A child who’s able to listen well, follow directions and tune in effectively when someone speaks is more likely engaged in pretend play than one who prefers to engage in self-stimulating activities.

#7) Pretend Play Strengthens Problem Solving Skills

Pretending to be a firefighter, doctor, veterinarian, or teacher enables children to apply their problem solving skills from the perspective of another person. As they act out a specific role with other children, they learn how to think through problems and situations that involve other people or animals.

#8) Pretend Play Helps Preschool Children Master Fine Motor Skills

Children who engage in pretend play with dolls, puppets or dress-up clothes strengthen their fine motor skills as they move the objects around and manipulate them to act out different roles.

#9) Pretend Play Encourages Empathy for Others

 Children who act out different roles in a pretend setting may use props and get into character. As they imagine themselves as a firefighter, teacher, doctor or parent, they learn how others might feel and adjust their behavior accordingly.

For instance, a child who pretends to be a doctor knows that if he was in his hospital and someone was sick, he would need to think about what to do about it and how that person was feeling. As children play out different roles, they learn to empathize with others and adjust their responses accordingly.

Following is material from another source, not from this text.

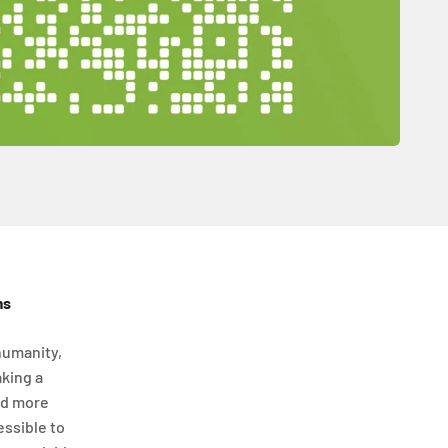
ms
humanity,
aking a
nd more
essible to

#10) Pretend Play Encourages A Sense of Wonder and Imagination

Pretend play gives children the chance to imagine alternate worlds and realities in which anything is possible. The benefits of imaginative play are numerous: encourages kids’ creativity, boosts their sense of wonder and instills a lifelong love of literature and creative endeavors. Pretending also fosters self-confidence and builds mental resilience, as children are able to act out what they feel but must keep inside. This helps kids understand the difference between reality and fantasy, which can lead to clearer thinking in the real world.

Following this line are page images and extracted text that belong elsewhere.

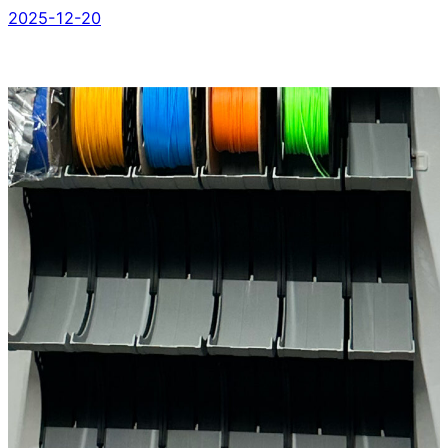
2025-12-20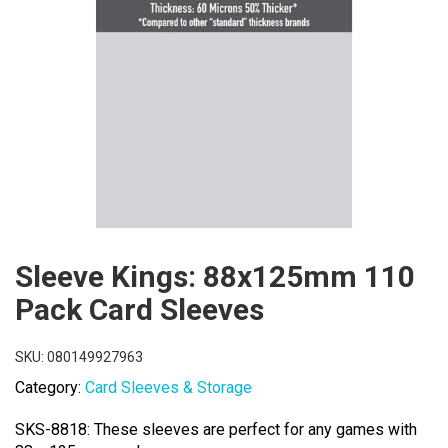
Sleeve Kings: 88x125mm 110
Pack Card Sleeves
SKU:
080149927963
Category:
Card Sleeves & Storage
SKS-8818: These sleeves are perfect for any games with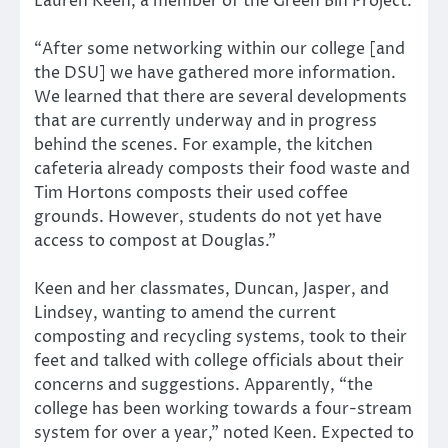
Lauren Keen, a member of the Green Bin Project.
“After some networking within our college [and
the DSU] we have gathered more information.
We learned that there are several developments
that are currently underway and in progress
behind the scenes. For example, the kitchen
cafeteria already composts their food waste and
Tim Hortons composts their used coffee
grounds. However, students do not yet have
access to compost at Douglas.”
Keen and her classmates, Duncan, Jasper, and
Lindsey, wanting to amend the current
composting and recycling systems, took to their
feet and talked with college officials about their
concerns and suggestions. Apparently, “the
college has been working towards a four-stream
system for over a year,” noted Keen. Expected to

Pretend play is like an alternate universe for kids to shape as they wish. It’s their time to create and let loose with wild scenarios, characters and imaginary friends. While the feeling of being in charge can be all-consuming at times, it teaches children agency — that they’re capable of making things happen.

Summary on the Benefits of Pretend Play

Pretend play not only allows children to use their imagination and creativity, it helps them develop social and motor skills as well.

Pretending strengthens problem-solving skills, encourages a sense of wonder, boosts listening abilities and fosters empathy for others.

The next time your children start playing pretend, step back and let them learn!

Reference: Borba, M. (2009). The big book of parenting solutions: 101 answers to your everyday challenges and wildest worries (Vol. 1). John Wiley & Sons.